There is a backstory to this recipe.

About five years after my dad’s mom had died, I started remembering this dish she made that had paprika and sour cream and cucumbers. I polled my aunts and my cousin who knew some of the recipes. I tried what they told me. The texture was always wrong, the water was always puddled on top the next day, and it just didn’t taste right.

I dropped the recipe for a few years until I started needing different recipes for my kiddos with food issues. This time, though, I did some internet research.

I was amazed to find the dish had a name, and it was like macaroni salad: everyone has a recipe they swear by.

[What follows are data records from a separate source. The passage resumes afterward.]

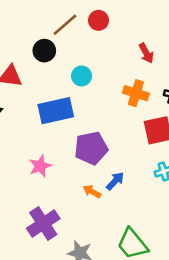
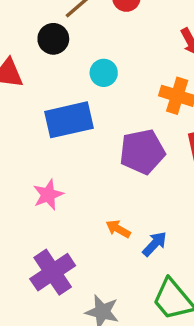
purple pentagon: (91, 148) -> (142, 152), moved
blue arrow: (115, 181) -> (155, 244), moved

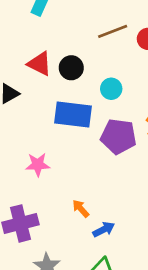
black circle: (53, 39) -> (71, 68), moved
purple pentagon: (142, 152) -> (118, 136), moved

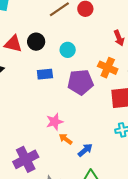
blue rectangle: (73, 114) -> (45, 74), size x0.6
pink star: (38, 165) -> (55, 122), moved

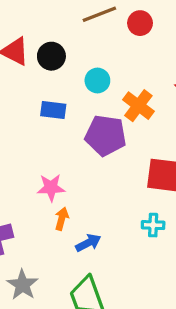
orange cross: (108, 68) -> (138, 106), moved
orange arrow: (66, 139) -> (62, 219), turned 56

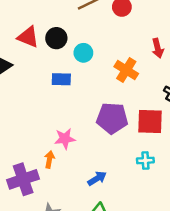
cyan circle: (97, 80) -> (83, 53), moved
purple pentagon: (106, 136) -> (112, 118), moved
orange arrow: (62, 219) -> (49, 159), moved

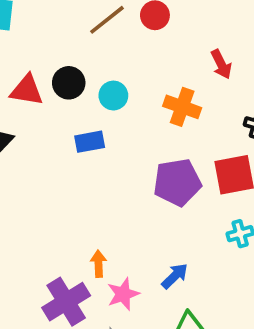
pink star: (65, 139) -> (123, 294), moved

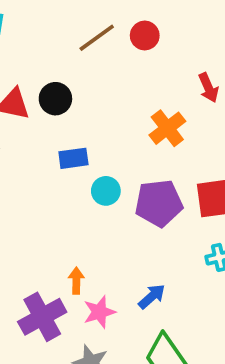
cyan circle: (113, 96) -> (106, 191), moved
orange cross: (182, 107) -> (167, 128), turned 30

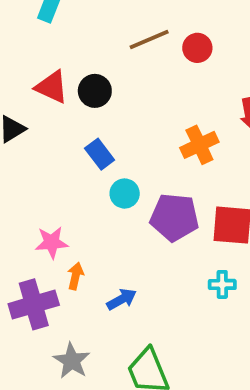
blue rectangle: (73, 158) -> (100, 154), turned 48
blue arrow: (152, 296) -> (122, 299), moved
pink star: (99, 312) -> (52, 242), moved

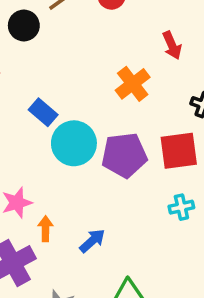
black circle: (95, 91) -> (24, 25), moved
cyan circle: (125, 194) -> (74, 143), size x1.6

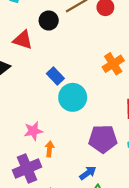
purple pentagon: (124, 155) -> (103, 139), moved
blue arrow: (92, 241) -> (88, 173), moved

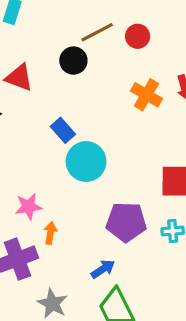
black circle: (49, 20) -> (73, 61), moved
orange cross: (113, 64) -> (147, 95), moved, turned -30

We are now on our fifth iteration, and our household prefers this formulation (the dill iteration almost made me a pariah). It does feed many people, and you may not find it easy to scale back. It also takes some time and planning (if you don’t salt the cukes and let them stand you get the ugly puddles on top). I prefer to use a food processor to chop some of my onions and then blend the dressing; you may do it by hand like my grandma used to.

Ingredients

  • 6 large cucumbers
  • 2 small onions, diced
  • 2 garlic cloves, slivered or minced (cook’s choice)
  • 1 cup apple cider vinegar
  • 1/4 cup sugar
  • 1 tablespoon paprika (genuine Hungarian paprika gives the best flavor)
  • 36 ounces (weight not volume) sour cream

Directions

  • Wash cucumbers well. Optionally, prior to slicing, you may peel the cucumbers, or you may keep the peels and use a fork to score the skins and create a pattern. (We like the skin as fiber, so we score the skins.)
  • Thinly slice the cucumbers.
  • Arrange the cucumbers in layers in a large bowl. Ensure each layer of cucumber has some salt sprinkled on it.
  • Allow the cucumbers to sit in a refrigerator for at least two hours.
  • Remove cucumbers; drain water. Optionally you may choose to dry the cucumber slices on paper towels. Place in a large bowl.
  • Mix the dressing. (These instructions assume the use of a food processor.)
    • Place onions and garlic in the mixing container. Process for one minute. (We like the flavor but not the texture at our house.)
    • Add the vinegar and sugar. Process for one minute.
    • Add the paprika. Process for 30 seconds.
    • Begin to add the sour cream in small batches, processing for one minute after each batch. (We usually do three batches.)
  • Pour the dressing over the cucumbers. Mix the cucumbers and dressing well.
  • Serve immediately

Note: We refrigerate and store this dish for a few days. We do get the puddle issue if we’ve not done the salt step properly; however, a good mixing usually hides our error.